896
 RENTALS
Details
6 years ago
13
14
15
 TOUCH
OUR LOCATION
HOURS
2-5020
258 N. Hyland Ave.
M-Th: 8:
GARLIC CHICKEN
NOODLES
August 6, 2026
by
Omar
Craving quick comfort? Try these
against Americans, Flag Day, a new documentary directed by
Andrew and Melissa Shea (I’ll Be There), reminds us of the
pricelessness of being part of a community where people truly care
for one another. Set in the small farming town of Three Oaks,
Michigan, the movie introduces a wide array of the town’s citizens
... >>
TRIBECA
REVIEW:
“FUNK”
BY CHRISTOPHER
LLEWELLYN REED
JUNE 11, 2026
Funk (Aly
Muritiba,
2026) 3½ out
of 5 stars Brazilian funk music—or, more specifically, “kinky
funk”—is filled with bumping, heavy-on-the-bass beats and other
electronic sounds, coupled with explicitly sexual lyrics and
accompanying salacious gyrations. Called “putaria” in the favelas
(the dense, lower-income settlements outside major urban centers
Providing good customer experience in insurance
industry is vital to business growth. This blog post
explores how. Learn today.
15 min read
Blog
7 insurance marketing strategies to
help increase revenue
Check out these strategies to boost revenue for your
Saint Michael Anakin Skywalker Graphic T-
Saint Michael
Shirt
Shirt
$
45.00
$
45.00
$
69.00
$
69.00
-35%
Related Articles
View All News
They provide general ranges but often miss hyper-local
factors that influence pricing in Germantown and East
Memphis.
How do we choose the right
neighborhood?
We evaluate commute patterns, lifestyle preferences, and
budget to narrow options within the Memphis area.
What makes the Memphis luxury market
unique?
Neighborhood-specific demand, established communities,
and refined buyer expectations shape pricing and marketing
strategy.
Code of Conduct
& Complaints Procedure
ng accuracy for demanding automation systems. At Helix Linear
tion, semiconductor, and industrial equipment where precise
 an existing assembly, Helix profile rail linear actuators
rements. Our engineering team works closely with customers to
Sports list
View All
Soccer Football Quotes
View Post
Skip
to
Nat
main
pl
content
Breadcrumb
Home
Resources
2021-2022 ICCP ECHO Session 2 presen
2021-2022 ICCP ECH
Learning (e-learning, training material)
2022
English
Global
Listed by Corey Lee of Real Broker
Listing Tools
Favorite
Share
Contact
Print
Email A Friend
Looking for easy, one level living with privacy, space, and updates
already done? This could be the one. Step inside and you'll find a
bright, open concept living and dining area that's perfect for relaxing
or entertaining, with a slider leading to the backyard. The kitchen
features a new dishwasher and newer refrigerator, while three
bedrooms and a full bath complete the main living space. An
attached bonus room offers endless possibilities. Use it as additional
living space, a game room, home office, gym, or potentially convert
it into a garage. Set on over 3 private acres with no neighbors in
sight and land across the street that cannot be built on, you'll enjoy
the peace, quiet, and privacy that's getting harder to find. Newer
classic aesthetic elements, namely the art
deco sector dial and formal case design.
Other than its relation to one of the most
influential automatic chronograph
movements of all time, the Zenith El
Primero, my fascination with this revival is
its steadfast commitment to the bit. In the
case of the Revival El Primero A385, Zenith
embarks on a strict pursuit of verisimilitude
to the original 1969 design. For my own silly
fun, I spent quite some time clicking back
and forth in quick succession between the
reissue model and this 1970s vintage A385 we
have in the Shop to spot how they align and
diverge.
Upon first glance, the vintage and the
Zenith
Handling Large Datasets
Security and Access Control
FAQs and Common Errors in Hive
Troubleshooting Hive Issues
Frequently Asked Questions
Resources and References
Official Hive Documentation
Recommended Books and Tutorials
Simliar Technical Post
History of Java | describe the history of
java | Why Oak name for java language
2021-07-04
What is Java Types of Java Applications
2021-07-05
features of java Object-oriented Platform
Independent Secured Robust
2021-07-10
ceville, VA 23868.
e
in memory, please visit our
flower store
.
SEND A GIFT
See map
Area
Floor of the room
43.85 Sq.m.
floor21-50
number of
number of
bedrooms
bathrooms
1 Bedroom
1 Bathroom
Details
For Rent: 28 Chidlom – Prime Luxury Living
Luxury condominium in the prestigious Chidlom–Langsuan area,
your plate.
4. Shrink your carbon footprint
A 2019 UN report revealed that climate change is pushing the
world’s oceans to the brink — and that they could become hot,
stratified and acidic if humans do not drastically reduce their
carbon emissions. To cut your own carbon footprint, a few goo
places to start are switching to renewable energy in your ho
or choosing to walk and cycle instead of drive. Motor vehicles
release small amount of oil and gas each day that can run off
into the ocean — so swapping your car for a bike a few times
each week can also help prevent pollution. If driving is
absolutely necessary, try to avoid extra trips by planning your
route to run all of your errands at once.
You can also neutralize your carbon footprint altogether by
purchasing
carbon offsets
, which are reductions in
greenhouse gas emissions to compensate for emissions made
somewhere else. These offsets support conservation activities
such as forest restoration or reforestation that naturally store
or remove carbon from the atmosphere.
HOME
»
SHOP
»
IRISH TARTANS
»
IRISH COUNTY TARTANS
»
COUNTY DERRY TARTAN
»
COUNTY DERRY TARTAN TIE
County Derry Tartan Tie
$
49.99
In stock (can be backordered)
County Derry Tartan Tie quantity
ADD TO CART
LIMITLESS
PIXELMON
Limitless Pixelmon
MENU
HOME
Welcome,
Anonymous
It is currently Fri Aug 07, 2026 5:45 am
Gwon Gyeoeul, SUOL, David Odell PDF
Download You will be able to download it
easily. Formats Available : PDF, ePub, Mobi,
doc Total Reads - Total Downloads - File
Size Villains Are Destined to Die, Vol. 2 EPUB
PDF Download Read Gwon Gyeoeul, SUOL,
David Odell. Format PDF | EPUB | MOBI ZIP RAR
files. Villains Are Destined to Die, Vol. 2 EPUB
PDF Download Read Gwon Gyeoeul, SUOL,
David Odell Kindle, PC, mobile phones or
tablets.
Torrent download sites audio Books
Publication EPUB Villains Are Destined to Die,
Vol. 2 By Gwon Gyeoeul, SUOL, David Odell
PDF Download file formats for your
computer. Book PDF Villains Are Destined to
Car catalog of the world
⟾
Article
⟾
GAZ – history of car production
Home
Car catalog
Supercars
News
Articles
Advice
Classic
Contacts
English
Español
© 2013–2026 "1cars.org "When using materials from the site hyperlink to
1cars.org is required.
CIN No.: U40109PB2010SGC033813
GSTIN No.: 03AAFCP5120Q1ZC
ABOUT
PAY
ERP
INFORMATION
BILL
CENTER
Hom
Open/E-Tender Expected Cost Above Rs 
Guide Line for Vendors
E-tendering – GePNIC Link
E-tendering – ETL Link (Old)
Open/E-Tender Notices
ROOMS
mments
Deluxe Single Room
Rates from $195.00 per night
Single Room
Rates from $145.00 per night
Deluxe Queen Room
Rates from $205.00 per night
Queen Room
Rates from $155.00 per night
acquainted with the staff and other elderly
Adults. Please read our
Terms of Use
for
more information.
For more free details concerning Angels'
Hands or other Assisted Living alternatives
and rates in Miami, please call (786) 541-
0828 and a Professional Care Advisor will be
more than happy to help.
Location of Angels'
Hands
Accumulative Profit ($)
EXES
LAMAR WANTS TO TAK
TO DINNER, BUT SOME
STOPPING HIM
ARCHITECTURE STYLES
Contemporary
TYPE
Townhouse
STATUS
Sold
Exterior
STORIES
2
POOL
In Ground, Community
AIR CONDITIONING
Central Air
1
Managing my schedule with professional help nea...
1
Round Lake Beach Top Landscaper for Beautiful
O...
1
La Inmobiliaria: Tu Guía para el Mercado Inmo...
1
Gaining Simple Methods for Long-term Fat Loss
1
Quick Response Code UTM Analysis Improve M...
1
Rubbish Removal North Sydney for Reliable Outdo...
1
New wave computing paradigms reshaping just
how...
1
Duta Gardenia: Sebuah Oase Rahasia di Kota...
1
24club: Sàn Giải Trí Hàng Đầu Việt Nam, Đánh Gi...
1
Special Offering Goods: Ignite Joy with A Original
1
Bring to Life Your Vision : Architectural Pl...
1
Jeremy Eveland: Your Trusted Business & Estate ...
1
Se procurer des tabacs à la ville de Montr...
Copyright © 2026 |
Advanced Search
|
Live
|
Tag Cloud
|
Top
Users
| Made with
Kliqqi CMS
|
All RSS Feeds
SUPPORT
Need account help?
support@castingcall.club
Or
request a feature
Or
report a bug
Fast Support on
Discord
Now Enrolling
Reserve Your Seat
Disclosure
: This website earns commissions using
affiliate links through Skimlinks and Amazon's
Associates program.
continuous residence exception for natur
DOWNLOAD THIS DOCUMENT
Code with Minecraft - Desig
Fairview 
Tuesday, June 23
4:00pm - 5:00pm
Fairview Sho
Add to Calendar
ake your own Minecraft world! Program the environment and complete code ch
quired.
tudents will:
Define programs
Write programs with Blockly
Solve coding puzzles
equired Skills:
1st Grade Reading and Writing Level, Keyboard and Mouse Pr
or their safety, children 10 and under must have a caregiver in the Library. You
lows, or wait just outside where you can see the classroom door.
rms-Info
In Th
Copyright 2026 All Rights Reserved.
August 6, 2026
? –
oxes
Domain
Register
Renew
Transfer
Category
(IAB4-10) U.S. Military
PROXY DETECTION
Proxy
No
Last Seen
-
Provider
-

Problem to work on
What do the lines above say from the one containing "features of java Object-oriented Platform" down to the one containing "4. Shrink your carbon footprint"? Return them exactly, both end lines included, and only them.

Your solution
features of java Object-oriented Platform
Independent Secured Robust
2021-07-10
ceville, VA 23868.
e
in memory, please visit our
flower store
.
SEND A GIFT
See map
Area
Floor of the room
43.85 Sq.m.
floor21-50
number of
number of
bedrooms
bathrooms
1 Bedroom
1 Bathroom
Details
For Rent: 28 Chidlom – Prime Luxury Living
Luxury condominium in the prestigious Chidlom–Langsuan area,
your plate.
4. Shrink your carbon footprint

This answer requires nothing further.